Task objective
For the entries below, return the line holding "териалов сайта обязательна установка" together with all lines after it, unchanged, and leave every picture out.

(Transcribed page contents)
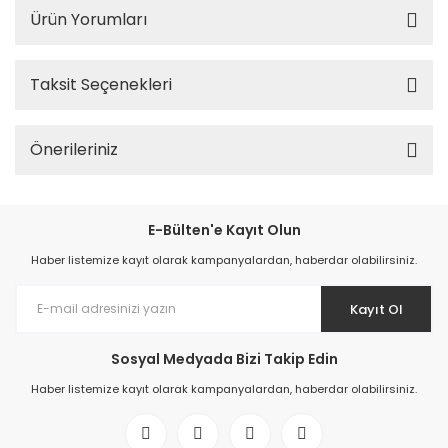
Ürün Yorumları
Taksit Seçenekleri
Önerileriniz
E-Bülten'e Kayıt Olun
Haber listemize kayıt olarak kampanyalardan, haberdar olabilirsiniz.
Kayıt Ol
Sosyal Medyada Bizi Takip Edin
Haber listemize kayıt olarak kampanyalardan, haberdar olabilirsiniz.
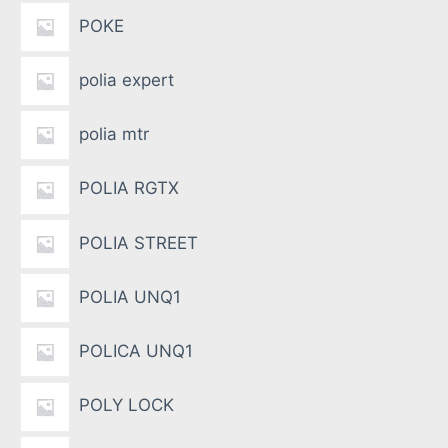
POKE
polia expert
polia mtr
POLIA RGTX
POLIA STREET
POLIA UNQ1
POLICA UNQ1
POLY LOCK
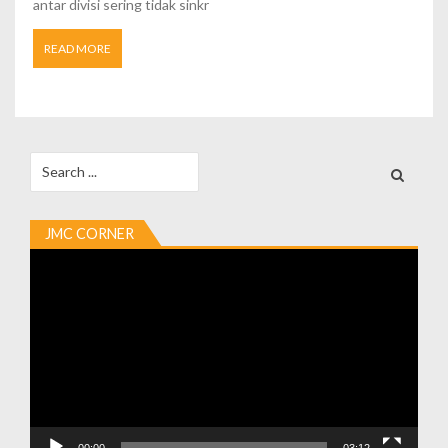
antar divisi sering tidak sinkr
READ MORE
Search
for:
JMC CORNER
Video
Player
00:00
03:12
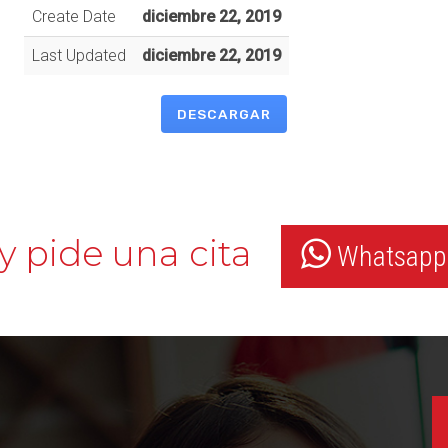
Create Date
diciembre 22, 2019
Last Updated
diciembre 22, 2019
DESCARGAR
y pide una cita
Whatsapp:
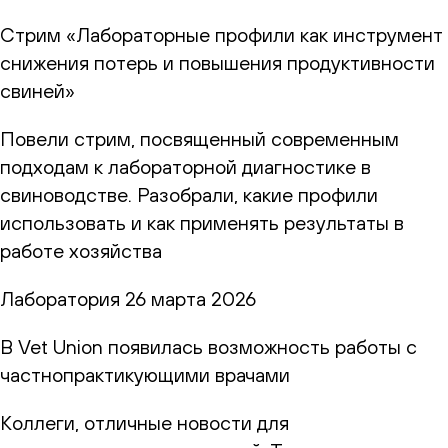
Стрим «Лабораторные профили как инструмент
снижения потерь и повышения продуктивности
свиней»
Повели стрим, посвященный современным
подходам к лабораторной диагностике в
свиноводстве. Разобрали, какие профили
использовать и как применять результаты в
работе хозяйства
Лаборатория
26 марта 2026
В Vet Union появилась возможность работы с
частнопрактикующими врачами
Коллеги, отличные новости для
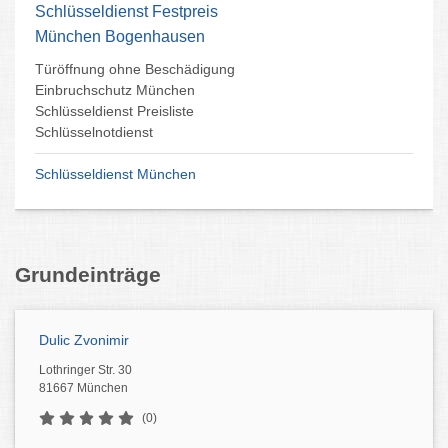
Schlüsseldienst Festpreis
München Bogenhausen
Türöffnung ohne Beschädigung
Einbruchschutz München
Schlüsseldienst Preisliste
Schlüsselnotdienst
Schlüsseldienst München
Grundeinträge
Dulic Zvonimir
Lothringer Str. 30
81667 München
(0)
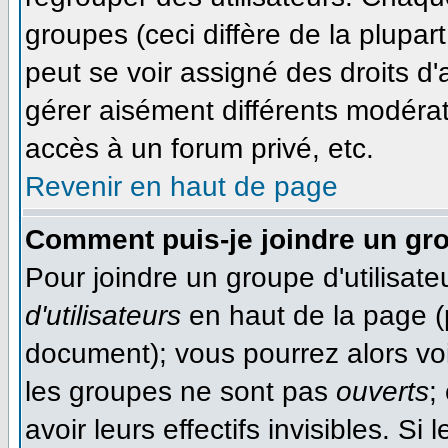
groupes (ceci diffère de la plupa
peut se voir assigné des droits d'
gérer aisément différents modéra
accès à un forum privé, etc.
Revenir en haut de page
Comment puis-je joindre un gro
Pour joindre un groupe d'utilisateu
d'utilisateurs
en haut de la page (
document); vous pourrez alors voir
les groupes ne sont pas
ouverts
;
avoir leurs effectifs invisibles. S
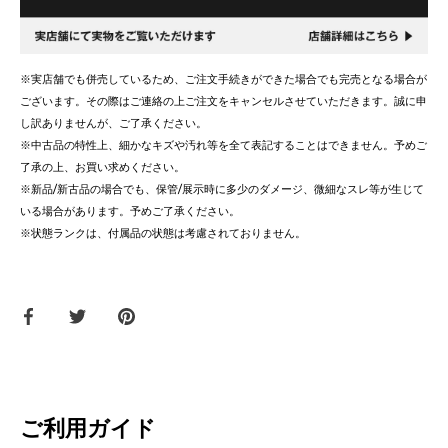
※実店舗でも併売しているため、ご注文手続きができた場合でも完売となる場合が
ございます。その際はご連絡の上ご注文をキャンセルさせていただきます。誠に申
し訳ありませんが、ご了承ください。
※中古品の特性上、細かなキズや汚れ等を全て表記することはできません。予めご
了承の上、お買い求めください。
※新品/新古品の場合でも、保管/展示時に多少のダメージ、微細なスレ等が生じて
いる場合があります。予めご了承ください。
※状態ランクは、付属品の状態は考慮されておりません。
Facebook
Twitter
ピ
で
で
ン
共
共
す
有
有
る
す
す
る
る
ご利用ガイド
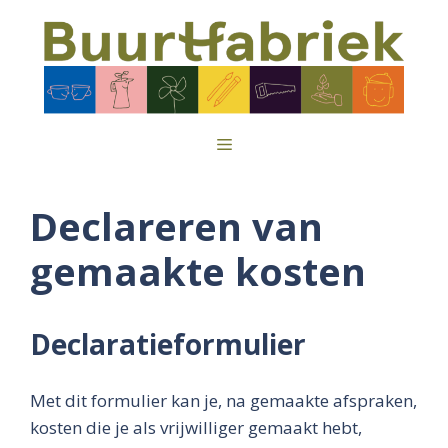
Ga
naar
de
inhoud
Menu
Declareren van
gemaakte kosten
Declaratieformulier
Met dit formulier kan je, na gemaakte afspraken,
kosten die je als vrijwilliger gemaakt hebt,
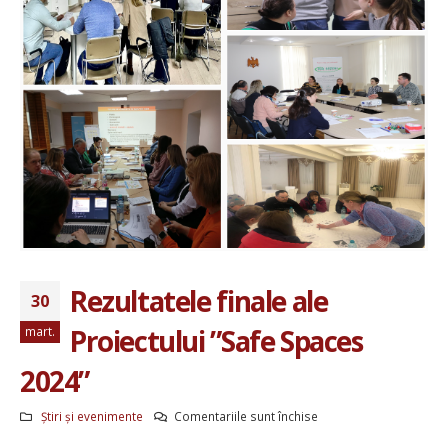
Rezultatele finale ale
30
Proiectului ”Safe Spaces
mart.
2024”
pentru
Știri și evenimente
Comentariile sunt închise
Rezultatele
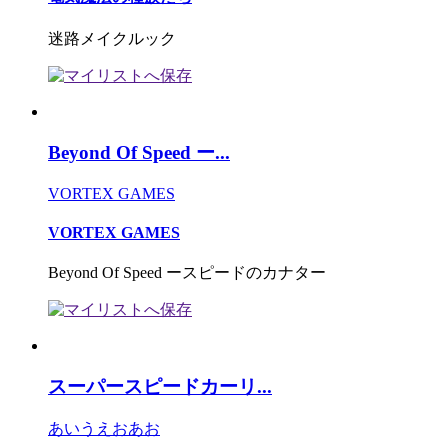
迷路メイクルック
Beyond Of Speed ー...
VORTEX GAMES
VORTEX GAMES
Beyond Of Speed ースピードのカナター
スーパースピードカーリ...
あいうえおあお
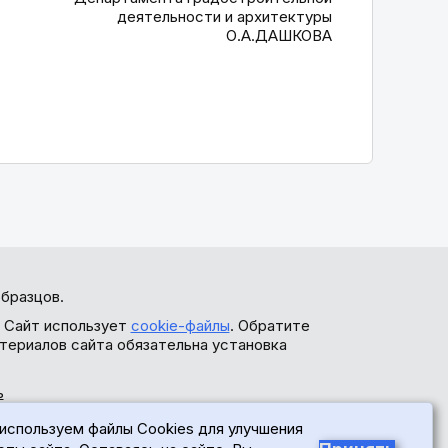
деятельности и архитектуры
О.А.ДАШКОВА
бразцов.
. Сайт использует
cookie-файлы
. Обратите
териалов сайта обязательна установка
ь
используем файлы Cookies для улучшения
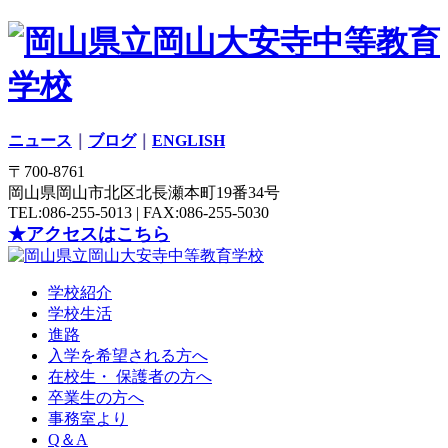
ニュース
｜
ブログ
｜
ENGLISH
〒700-8761
岡山県岡山市北区北長瀬本町19番34号
TEL:086-255-5013 | FAX:086-255-5030
★アクセスはこちら
学校紹介
学校生活
進路
入学を希望される方へ
在校生・ 保護者の方へ
卒業生の方へ
事務室より
Q＆A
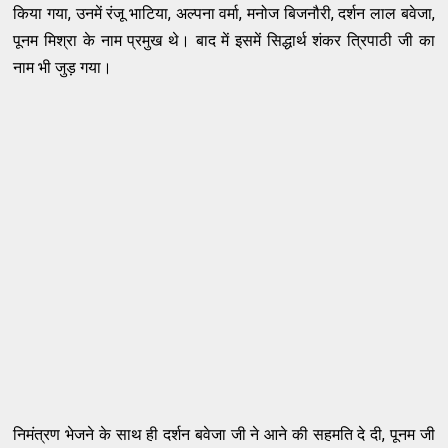
किया गया, उनमें रंजू भाटिया, अल्पना वर्मा, मनोज बिजनौरी, दर्शन लाल बवेजा,
पूनम मिश्रा के नाम प्रमुख थे। बाद में इसमें सिद्धार्थ शंकर त्रिपाठी जी का
नाम भी जुड़ गया।
निमंत्रण भेजने के साथ ही दर्शन बवेजा जी ने आने की सहमति दे दी, पूनम जी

Response to the task
териалов сайта обязательна установка
ь
используем файлы Cookies для улучшения
ニュース
｜
ブログ
｜
ENGLISH
〒700-8761
岡山県岡山市北区北長瀬本町19番34号
TEL:086-255-5013 | FAX:086-255-5030
★アクセスはこちら
学校紹介
学校生活
進路
入学を希望される方へ
在校生・ 保護者の方へ
卒業生の方へ
事務室より
Q＆A
किया गया, उनमें रंजू भाटिया, अल्पना वर्मा, मनोज बिजनौरी, दर्शन लाल बवेजा,
पूनम मिश्रा के नाम प्रमुख थे। बाद में इसमें सिद्धार्थ शंकर त्रिपाठी जी का
नाम भी जुड़ गया।
निमंत्रण भेजने के साथ ही दर्शन बवेजा जी ने आने की सहमति दे दी, पूनम जी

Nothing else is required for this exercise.